You will notice some added logic for things like handling style changes on hover or restyling links (<a></a>) to get the familiar bootstrap look and feel. This also includes the handling of setting the Global Config values for the typeahead and filtering of records so that if a user leaves their dashboard, refreshes their page, or would like to share this dashboard with others, the app persists the selected patient in the Dashboard App. This also allows the users to install multiple copies of this same app side by side in the same Airtable Dashboard with different patients selected or with different charts.

Keep in mind that a dashboard in Airtable is also available to all users of the Base, so these custom app installations on a dashboard will be filtered to the same patients and charts no matter which users are looking at the dashboard at the same time.

Let’s recap what we’ve covered for far:

  1. Airtable allows both non-technical users and technical users to collaborate in Airtable.
  2. Typeform comes with an Airtable integration that allows non-technical users to map Typeform results to Airtable.
  3. Airtable Apps provide a powerful way to supercharge its Airtable Base, whether selecting from the marketplace or building a custom app.
  4. Developers can extend Airtable rapidly in nearly any way imaginable with these apps.
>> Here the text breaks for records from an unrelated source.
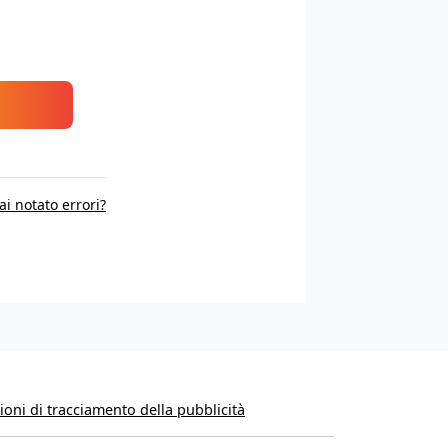
ai notato errori?
oni di tracciamento della pubblicità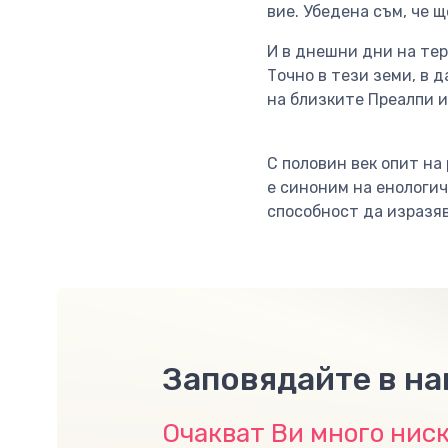
вие. Убедена съм, че щ
И в днешни дни на тер
Точно в тези земи, в 
на близките Преалпи и
С половин век опит на
е синоним на енологич
способност да изразяв
Заповядайте в н
Очакват Ви много ниск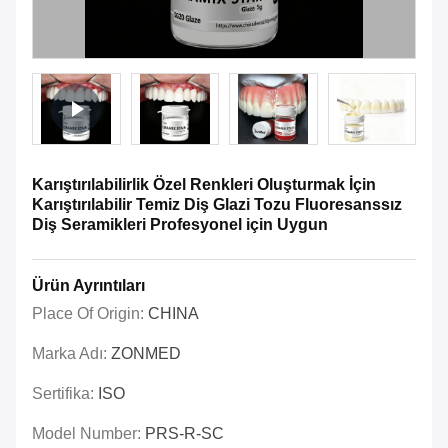
Karıştırılabilirlik Özel Renkleri Oluşturmak İçin
Karıştırılabilir Temiz Diş Glazi Tozu Fluoresanssız
Diş Seramikleri Profesyonel için Uygun
Ürün Ayrıntıları
Place Of Origin:
CHINA
Marka Adı:
ZONMED
Sertifika:
ISO
Model Number:
PRS-R-SC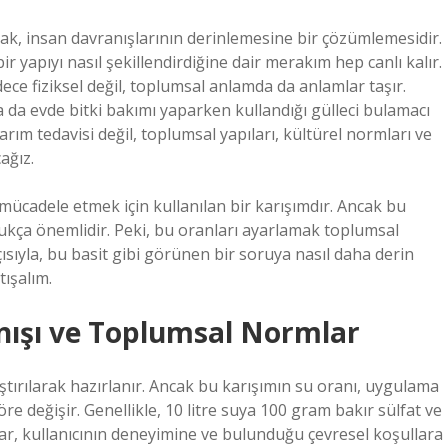
mak, insan davranışlarının derinlemesine bir çözümlemesidir.
r yapıyı nasıl şekillendirdiğine dair merakım hep canlı kalır.
e fiziksel değil, toplumsal anlamda da anlamlar taşır.
a da evde bitki bakımı yaparken kullandığı gülleci bulamacı
rım tedavisi değil, toplumsal yapıları, kültürel normları ve
ağız.
e mücadele etmek için kullanılan bir karışımdır. Ancak bu
ukça önemlidir. Peki, bu oranları ayarlamak toplumsal
 açısıyla, bu basit gibi görünen bir soruya nasıl daha derin
tışalım.
anışı ve Toplumsal Normlar
rıştırılarak hazırlanır. Ancak bu karışımın su oranı, uygulama
 değişir. Genellikle, 10 litre suya 100 gram bakır sülfat ve
lar, kullanıcının deneyimine ve bulunduğu çevresel koşullara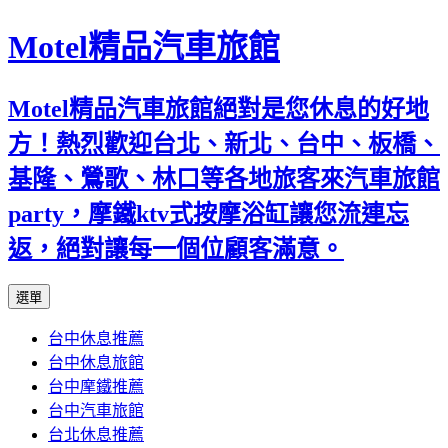
Motel精品汽車旅館
Motel精品汽車旅館絕對是您休息的好地
方！熱烈歡迎台北、新北、台中、板橋、
基隆、鶯歌、林口等各地旅客來汽車旅館
party，摩鐵ktv式按摩浴缸讓您流連忘
返，絕對讓每一個位顧客滿意。
跳
選單
至
台中休息推薦
內
台中休息旅館
容
台中摩鐵推薦
台中汽車旅館
台北休息推薦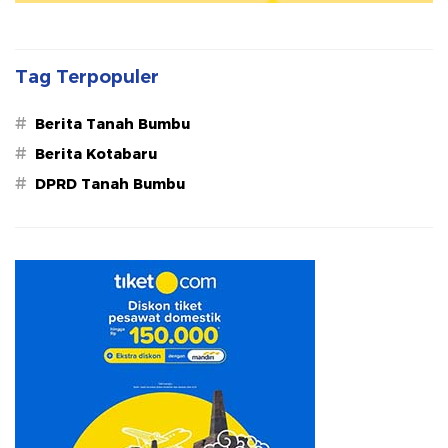
Tag Terpopuler
#
Berita Tanah Bumbu
#
Berita Kotabaru
#
DPRD Tanah Bumbu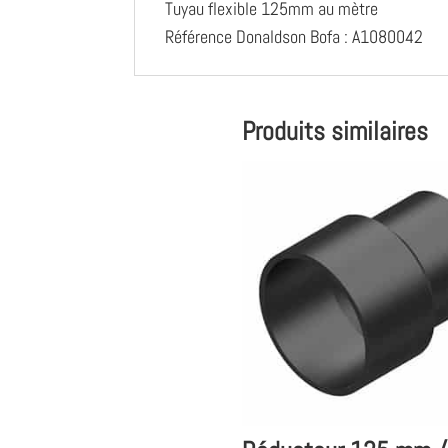
Tuyau flexible 125mm au mètre
Référence Donaldson Bofa : A1080042
Produits similaires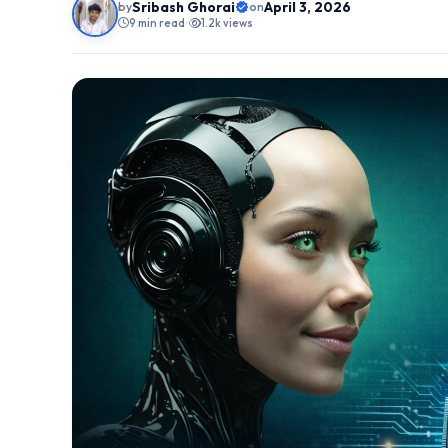
Sribash Ghorai
April 3, 2026
by
on
9 min read
•
1.2k views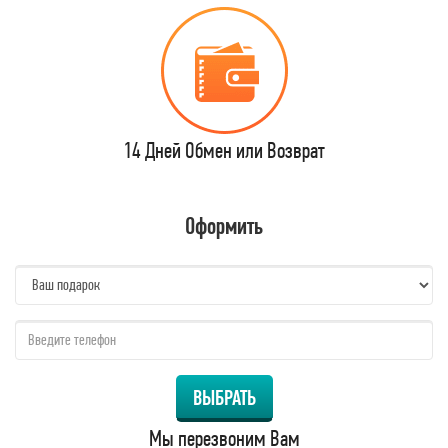
14 Дней Обмен или Возврат
Оформить
name:
qzw:
ВЫБРАТЬ
Мы перезвоним Вам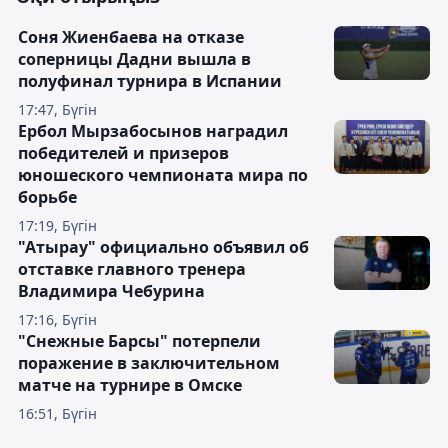
Соня Жиенбаева на отказе
соперницы Дадни вышла в
полуфинал турнира в Испании
17:47, Бүгін
Ербол Мырзабосынов наградил
победителей и призеров
юношеского чемпионата мира по
борьбе
17:19, Бүгін
"Атырау" официально объявил об
отставке главного тренера
Владимира Чебурина
17:16, Бүгін
"Снежные Барсы" потерпели
поражение в заключительном
матче на турнире в Омске
16:51, Бүгін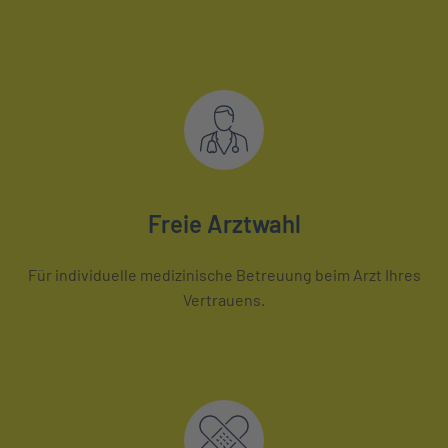
Freie Arztwahl
Für individuelle medizinische Betreuung beim Arzt Ihres
Vertrauens.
Our example above took only three weeks to design and implement (with enormous help from existing libraries, of course).
  5. A #TAG# system can be used to modify the dashboard without requiring code changes by developers. There are better and worse use cases for this. Be sure to limit permissions to the Creator role if using this strategy.
  6. Using Global Config allows developers to persist data within an app installation. Mix this into your state management strategy to seed data for your components.
  7. Don’t expect to drag and drop components from other libraries and projects directly into your Airtable App. Styles can be loaded using the loadCSSFromString and loadCSSFromURLAsync utils provided by Airtable.

Future-proofing

Use a more sophisticated middleware

With Typeform and Airtable, it’s easy and cost-effective to configure the mapping of questions to columns.

However, there is one big drawback: If you have a survey of more than 100 questions mapped to Airtable and you need to modify a mapping, you must delete the entire mapping and start again. This is clearly not ideal, but for a free integration, we can deal with this.
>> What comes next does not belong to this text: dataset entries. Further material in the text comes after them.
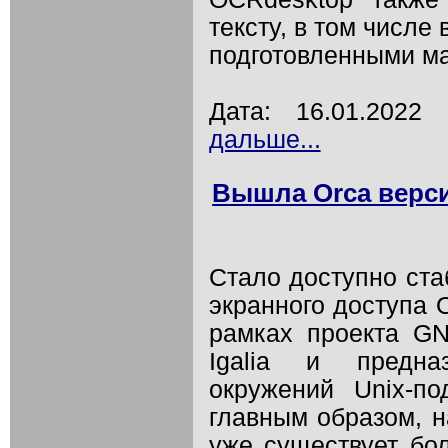
тексту, в том числе
подготовленными м
Дата: 16.01.202
дальше...
Вышла Orca верси
Стало доступно ст
экранного доступа 
рамках проекта G
Igalia и предна
окружений Unix-п
главным образом, на
уже существует бо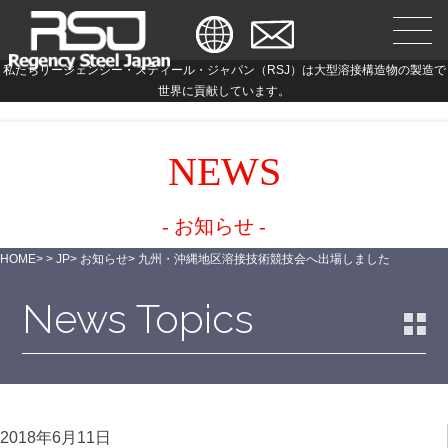
私たちリージェンシー・スティール・ジャパン（RSJ）は大型溶接構造物の製造で
世界に貢献しています。
NEWS
- お知らせ -
HOME
>
>
JP
>
お知らせ
>
九州・沖縄地区溶接技術競技会へ出場しました
News Topics
2018年6月11日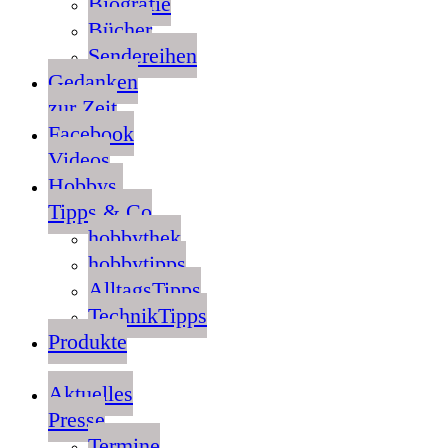
Biografie
Bücher
Sendereihen
Gedanken
zur Zeit
Facebook
Videos
Hobbys,
Tipps & Co
hobbythek
hobbytipps
AlltagsTipps
TechnikTipps
Produkte
Aktuelles
Presse
Termine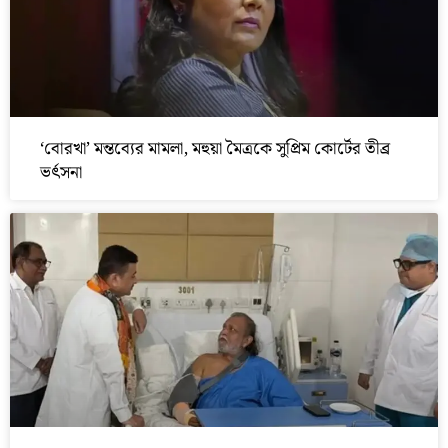
‘বোরখা’ মন্তব্যের মামলা, মহুয়া মৈত্রকে সুপ্রিম কোর্টের তীব্র
ভর্ৎসনা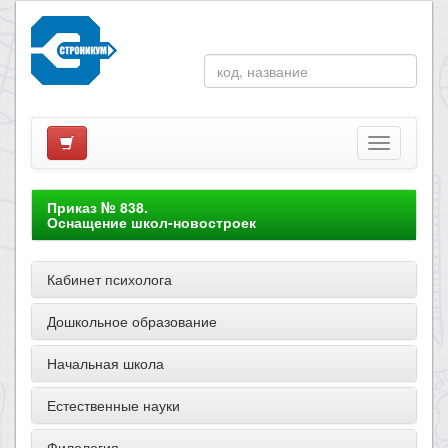
Приказ № 838.
Оснащение школ-новостроек
Кабинет психолога
Дошкольное образование
Начальная школа
Естественные науки
Филология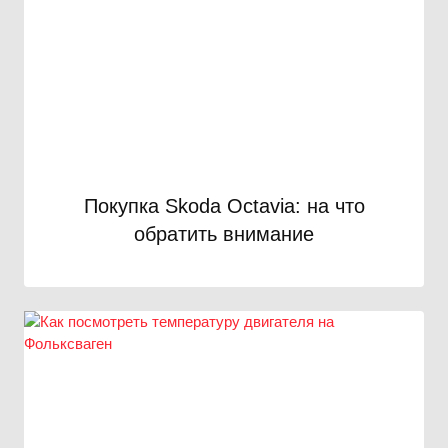
Покупка Skoda Octavia: на что
обратить внимание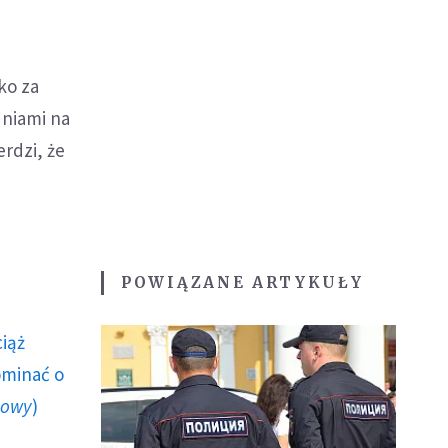
ko za
dniami na
erdzi, że
POWIĄZANE ARTYKUŁY
ciąż
ominać o
howy
)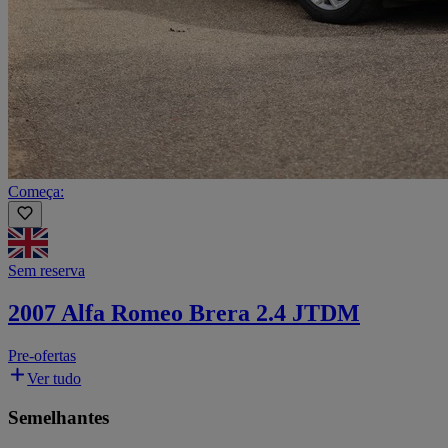
Começa:
Sem reserva
2007 Alfa Romeo Brera 2.4 JTDM
Pre-ofertas
Ver tudo
Semelhantes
Other options would be having a Zapier (or similar) integration manage the data between Typeform and Airtable.Then you could modify the mapping of any question to any column without starting from scratch. This would have its own cost considerations to factor in as well.

Hopefully, some of the lessons learned and communicated here will help others who are looking to build solutions with Airtable.
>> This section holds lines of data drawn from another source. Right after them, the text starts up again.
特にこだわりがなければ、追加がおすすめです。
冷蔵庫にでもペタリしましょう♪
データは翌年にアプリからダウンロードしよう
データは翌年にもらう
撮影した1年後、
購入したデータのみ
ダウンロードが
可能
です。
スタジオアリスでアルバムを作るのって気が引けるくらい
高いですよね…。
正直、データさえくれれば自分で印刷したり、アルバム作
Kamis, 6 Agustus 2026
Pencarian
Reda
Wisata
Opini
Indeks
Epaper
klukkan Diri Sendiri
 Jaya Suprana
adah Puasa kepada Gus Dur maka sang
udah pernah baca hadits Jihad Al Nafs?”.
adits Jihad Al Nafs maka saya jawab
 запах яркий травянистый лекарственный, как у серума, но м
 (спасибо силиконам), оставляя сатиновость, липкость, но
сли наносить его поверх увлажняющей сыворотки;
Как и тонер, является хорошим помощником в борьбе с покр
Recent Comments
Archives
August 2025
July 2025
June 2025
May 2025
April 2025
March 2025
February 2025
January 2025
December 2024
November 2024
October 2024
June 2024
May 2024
Finally, you can check out the gist with the files discussed in this article.

Understanding the basics

Is Airtable a relational database?

In brief, yes. Data is organized similarly to a relational database but does not require the same scripting knowledge to whip up your own Airtable (data)base. Another major difference is the volume of data (number of rows/records) that Airtable is capable of holding (50,000 per base on the Pro plan).

What is Airtable good for?

Airtable can be used as a database and user interface to collaborate on the same data with no coding required. It combines all the familiarity of a spreadsheet with strengths similar to a relational database. You can also supercharge Airtable with automations and apps, plus it has an API.

What is Typeform used for?

Typeform is a data collection tool that allows you to create forms and collect responses via URL. Its strengths come in its user experience, responsive interface, integrations to other tools, and the ability to create logic jumps and hidden fields to modify a survey experience for users based on responses or pre-seeded data.

Is Airtable free to use?

Yes, there is a free tier, but in order to build custom apps or use an app from the marketplace, a Pro subscription is required.

Is Typeform free?

There is a free tier to get started, but a paid plan will be needed to use the built-in integrations (Airtable, Mailchimp) and go past the free plan’s limits.